Elasticsearch
Overview
Elasticsearch is a distributed search and analytics engine initially designed for full-text search, now widely used for log analysis, metrics monitoring, and real-time data processing.
- Built on Apache Lucene for indexing and search.
- Core of the ELK stack for managing logs and metrics.
Timeline
- 2010: Created by Shay Banon, released as open source.
- 2012: Added multi-tenancy and clustering (v0.9).
- 2013: Elastic founded; Elasticsearch 1.0 released.
- 2015: Popular for log aggregation in the ELK stack.
- 2016: X-Pack introduced for security and monitoring.
- 2020: Machine learning capabilities added.
Logical Concepts
Elasticsearch organizes and processes data through key logical concepts, which makes it efficient for search and analytics.
Documents
Data is stored as JSON documents, the smallest unit in Elasticsearch.
- Each document is a unit of search and retrieval.
- Each document has a unique ID and type.
- Grouped into indices with unique IDs and types.
Indexing
Indexing stores documents for fast retrieval using inverted indices.
- Acts as a database for similar data types.
- Supports multiple indices for organization.
When a document is indexed, Elasticsearch creates an inverted index which allows for fast, full-text searches.
Searching
Elasticsearch uses Lucene for efficient queries.
- Supports term, match, and boolean queries.
- Optimized for both simple and complex searches.
Mapping
Mapping specifies how documents and their fields are stored, indexed, and queried in Elasticsearch.
- Similar to a schema in SQL, defining data types and field properties.
- Ensures efficient storage and accurate search results.
For more information, please see Mappings.
Sharding
Elasticsearch is designed to scale horizontally, which means it can grow by adding more nodes to the cluster. It scales by distributing data across shards which ensures efficient storage and retrieval.
As demand increases, additional nodes can be added to the cluster, and more shards can be created for better scaling.
-
Shards
Indexes are divided into smaller units called shards. Each shard acts as an independent, self-contained index, distributed across multiple nodes in the cluster. -
Scalability
As demand increases, additional nodes can be added to the cluster. Elasticsearch can create more shards to handle the growing workload effectively. -
Parallel Processing
Elasticsearch allows search and indexing operations to run concurrently by distributing data across shards, improving speed and efficiency. -
Fault Tolerance
In case of node failure, Elasticsearch relocates affected shards to other live nodes, maintaining system availability and performance. -
Rebalancing
Elasticsearch monitors the cluster continuously, moving shards automatically to optimize resource utilization. Processing happens across different nodes based on their assigned labels. -
Shard Sizing
Larger shards are better for bulk indexing, while smaller shards improve flexibility for scaling and rebalancing. Choosing the right shard size depends on the hardware and specific use case.
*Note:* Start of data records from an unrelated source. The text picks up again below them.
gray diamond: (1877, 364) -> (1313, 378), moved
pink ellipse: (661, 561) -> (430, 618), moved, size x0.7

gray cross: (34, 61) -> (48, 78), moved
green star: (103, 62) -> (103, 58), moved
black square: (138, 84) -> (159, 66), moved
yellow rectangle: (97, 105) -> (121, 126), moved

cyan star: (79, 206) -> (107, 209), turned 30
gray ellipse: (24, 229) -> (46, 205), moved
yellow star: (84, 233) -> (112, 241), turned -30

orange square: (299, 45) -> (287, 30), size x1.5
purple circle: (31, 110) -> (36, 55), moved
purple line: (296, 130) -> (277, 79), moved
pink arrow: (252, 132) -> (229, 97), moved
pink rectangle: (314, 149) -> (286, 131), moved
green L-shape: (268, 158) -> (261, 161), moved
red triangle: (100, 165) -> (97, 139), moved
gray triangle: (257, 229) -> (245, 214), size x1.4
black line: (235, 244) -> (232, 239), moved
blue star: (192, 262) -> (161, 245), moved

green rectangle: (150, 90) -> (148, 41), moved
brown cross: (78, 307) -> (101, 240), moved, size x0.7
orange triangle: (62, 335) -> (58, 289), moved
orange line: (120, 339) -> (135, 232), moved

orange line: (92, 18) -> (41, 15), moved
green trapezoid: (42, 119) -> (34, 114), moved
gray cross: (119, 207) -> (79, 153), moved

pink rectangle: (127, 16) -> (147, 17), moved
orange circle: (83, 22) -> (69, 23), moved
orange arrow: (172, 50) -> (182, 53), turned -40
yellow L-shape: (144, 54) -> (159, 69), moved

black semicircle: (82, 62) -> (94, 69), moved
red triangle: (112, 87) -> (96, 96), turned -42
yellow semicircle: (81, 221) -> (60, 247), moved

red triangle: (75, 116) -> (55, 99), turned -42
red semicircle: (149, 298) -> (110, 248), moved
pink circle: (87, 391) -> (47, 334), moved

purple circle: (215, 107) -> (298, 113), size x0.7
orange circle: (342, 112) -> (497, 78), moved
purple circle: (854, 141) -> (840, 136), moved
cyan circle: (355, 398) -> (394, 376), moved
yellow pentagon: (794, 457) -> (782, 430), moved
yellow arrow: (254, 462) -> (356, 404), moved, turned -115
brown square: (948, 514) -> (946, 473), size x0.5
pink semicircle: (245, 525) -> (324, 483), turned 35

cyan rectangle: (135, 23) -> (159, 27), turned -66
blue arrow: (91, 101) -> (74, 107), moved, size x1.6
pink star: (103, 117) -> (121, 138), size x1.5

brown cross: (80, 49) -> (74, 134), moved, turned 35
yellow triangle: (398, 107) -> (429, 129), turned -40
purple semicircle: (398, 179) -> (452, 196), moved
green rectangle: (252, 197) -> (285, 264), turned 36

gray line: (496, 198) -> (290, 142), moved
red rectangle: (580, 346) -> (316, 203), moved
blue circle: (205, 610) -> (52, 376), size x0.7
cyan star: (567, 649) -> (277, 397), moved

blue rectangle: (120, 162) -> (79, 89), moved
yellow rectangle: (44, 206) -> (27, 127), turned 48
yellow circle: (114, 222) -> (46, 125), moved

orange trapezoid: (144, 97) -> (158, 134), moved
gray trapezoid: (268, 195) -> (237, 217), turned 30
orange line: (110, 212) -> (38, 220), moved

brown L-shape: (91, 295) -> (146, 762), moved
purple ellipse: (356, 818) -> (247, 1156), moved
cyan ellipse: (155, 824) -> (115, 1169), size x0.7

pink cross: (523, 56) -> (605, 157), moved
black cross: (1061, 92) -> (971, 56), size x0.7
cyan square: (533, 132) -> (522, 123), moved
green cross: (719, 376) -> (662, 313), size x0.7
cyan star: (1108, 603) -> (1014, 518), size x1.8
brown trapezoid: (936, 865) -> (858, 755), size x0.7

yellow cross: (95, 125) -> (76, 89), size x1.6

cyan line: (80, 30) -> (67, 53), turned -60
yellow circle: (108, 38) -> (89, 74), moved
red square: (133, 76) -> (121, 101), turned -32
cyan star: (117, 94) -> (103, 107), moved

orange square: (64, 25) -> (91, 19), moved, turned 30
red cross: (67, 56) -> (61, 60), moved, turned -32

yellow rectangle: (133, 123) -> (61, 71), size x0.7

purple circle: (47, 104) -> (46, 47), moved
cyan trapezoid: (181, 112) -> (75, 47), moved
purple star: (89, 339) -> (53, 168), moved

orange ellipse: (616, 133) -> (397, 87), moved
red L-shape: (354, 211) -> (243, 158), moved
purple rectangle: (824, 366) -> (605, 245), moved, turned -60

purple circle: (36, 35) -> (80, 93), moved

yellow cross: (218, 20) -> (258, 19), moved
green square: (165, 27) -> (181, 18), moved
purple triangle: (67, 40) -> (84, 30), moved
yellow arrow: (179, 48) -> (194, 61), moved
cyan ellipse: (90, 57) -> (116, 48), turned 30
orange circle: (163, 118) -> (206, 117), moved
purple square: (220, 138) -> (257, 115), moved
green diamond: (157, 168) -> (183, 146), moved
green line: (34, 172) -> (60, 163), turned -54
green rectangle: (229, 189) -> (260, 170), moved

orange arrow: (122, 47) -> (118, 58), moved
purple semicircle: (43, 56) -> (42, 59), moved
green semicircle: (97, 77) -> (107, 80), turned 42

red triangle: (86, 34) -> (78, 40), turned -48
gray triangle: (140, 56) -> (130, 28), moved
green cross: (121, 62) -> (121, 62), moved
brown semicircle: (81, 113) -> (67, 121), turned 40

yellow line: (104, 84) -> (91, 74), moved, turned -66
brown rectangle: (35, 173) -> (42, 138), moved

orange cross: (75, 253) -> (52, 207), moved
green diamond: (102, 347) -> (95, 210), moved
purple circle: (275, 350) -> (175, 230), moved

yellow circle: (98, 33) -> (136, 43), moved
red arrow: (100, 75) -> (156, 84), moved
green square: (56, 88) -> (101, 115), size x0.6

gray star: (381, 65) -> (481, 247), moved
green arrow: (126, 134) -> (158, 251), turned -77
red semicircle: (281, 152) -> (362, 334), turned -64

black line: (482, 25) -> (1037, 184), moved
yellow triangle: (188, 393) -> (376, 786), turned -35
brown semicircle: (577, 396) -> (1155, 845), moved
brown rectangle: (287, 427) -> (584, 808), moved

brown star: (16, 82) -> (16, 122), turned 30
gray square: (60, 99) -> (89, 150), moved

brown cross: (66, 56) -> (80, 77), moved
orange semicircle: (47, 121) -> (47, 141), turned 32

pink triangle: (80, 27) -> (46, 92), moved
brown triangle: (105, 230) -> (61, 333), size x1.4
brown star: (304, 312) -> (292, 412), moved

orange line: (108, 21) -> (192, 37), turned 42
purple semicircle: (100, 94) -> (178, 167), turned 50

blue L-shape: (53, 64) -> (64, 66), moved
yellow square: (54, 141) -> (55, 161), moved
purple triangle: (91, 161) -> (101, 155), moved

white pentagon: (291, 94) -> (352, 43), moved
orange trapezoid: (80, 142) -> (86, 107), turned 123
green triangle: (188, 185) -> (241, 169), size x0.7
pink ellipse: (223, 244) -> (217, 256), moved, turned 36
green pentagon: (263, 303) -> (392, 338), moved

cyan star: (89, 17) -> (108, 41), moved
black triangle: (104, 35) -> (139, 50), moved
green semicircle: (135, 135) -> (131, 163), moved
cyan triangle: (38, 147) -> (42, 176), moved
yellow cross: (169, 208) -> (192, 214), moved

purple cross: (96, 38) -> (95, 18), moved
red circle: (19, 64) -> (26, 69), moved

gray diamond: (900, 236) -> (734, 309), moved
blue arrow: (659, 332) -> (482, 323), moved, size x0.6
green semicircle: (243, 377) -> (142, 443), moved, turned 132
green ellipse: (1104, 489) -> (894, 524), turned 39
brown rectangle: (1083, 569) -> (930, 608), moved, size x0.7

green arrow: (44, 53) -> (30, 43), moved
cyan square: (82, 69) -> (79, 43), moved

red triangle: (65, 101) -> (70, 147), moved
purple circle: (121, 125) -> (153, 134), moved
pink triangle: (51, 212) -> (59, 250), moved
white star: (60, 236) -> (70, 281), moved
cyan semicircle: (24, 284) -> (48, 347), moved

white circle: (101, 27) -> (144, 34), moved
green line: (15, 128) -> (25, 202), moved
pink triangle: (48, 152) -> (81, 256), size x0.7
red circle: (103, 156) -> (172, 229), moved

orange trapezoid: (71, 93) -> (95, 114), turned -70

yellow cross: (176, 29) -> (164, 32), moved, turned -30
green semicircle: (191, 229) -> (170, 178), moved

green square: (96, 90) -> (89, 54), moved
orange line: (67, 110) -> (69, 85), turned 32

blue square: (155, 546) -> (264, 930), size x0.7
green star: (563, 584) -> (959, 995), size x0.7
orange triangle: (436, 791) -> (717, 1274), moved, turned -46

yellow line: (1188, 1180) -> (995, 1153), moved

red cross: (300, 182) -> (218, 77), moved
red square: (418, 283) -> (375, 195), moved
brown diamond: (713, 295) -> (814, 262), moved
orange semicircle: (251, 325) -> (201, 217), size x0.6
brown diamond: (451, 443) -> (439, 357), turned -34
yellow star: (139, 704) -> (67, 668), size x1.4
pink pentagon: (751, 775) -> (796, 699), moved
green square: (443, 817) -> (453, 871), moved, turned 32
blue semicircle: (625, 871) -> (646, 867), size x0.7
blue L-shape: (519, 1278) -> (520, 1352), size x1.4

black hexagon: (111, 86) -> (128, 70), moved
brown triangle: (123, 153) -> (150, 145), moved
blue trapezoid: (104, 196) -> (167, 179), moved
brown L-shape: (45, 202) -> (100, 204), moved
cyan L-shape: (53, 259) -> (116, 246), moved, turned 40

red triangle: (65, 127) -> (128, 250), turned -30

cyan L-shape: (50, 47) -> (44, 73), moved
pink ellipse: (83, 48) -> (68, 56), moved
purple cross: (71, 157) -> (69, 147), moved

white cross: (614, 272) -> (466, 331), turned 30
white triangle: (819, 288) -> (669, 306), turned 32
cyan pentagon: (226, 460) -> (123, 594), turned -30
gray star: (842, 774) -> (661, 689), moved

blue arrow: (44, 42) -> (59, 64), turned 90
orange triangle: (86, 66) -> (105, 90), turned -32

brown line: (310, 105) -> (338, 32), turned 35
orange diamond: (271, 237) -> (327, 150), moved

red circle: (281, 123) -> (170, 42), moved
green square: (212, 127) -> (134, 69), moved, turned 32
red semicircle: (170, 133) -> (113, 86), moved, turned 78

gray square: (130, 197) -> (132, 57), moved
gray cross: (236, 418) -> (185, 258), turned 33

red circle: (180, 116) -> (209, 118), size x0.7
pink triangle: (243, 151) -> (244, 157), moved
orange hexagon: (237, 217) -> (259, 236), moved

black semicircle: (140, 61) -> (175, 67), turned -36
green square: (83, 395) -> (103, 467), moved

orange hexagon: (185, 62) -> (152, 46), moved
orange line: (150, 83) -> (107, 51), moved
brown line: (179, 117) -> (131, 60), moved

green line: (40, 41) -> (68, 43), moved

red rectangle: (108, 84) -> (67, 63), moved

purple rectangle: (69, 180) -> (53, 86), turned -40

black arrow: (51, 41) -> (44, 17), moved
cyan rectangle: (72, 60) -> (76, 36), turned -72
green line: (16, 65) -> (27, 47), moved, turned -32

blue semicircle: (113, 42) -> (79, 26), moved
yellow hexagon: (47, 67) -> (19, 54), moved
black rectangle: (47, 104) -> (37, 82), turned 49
Primary and Replica Shards
Elasticsearch uses primary and replica shards to store and balance data. Primary shards hold the main data, while replica shards provide redundancy and improve read performance in a cluster with multiple nodes.
-
Data Redundancy
Replicas create multiple copies of your data across different nodes. This ensures data availability even if a node fails. -
High Availability
Redundant data ensures uninterrupted service by keeping your data accessible at all times. -
Increased Read Capacity
Read requests are distributed across multiple copies of the data, reducing the load on individual nodes and enabling simultaneous query handling. -
Configurable per Index
The number of replica shards can be set for each index based on redundancy and performance requirements. More replicas improve availability but consume additional storage space. -
Automatic Shard Allocation
Elasticsearch automatically assigns shards to nodes in the cluster. This ensures optimal resource utilization and load balancing. -
Shard Recovery
When a primary shard fails, Elasticsearch promotes a replica shard to primary. It then rebalances the cluster to maintain data integrity and continuity. -
Zero Downtime Scaling
Elasticsearch allows scaling without downtime. New nodes can be added to the cluster, and shards are redistributed seamlessly.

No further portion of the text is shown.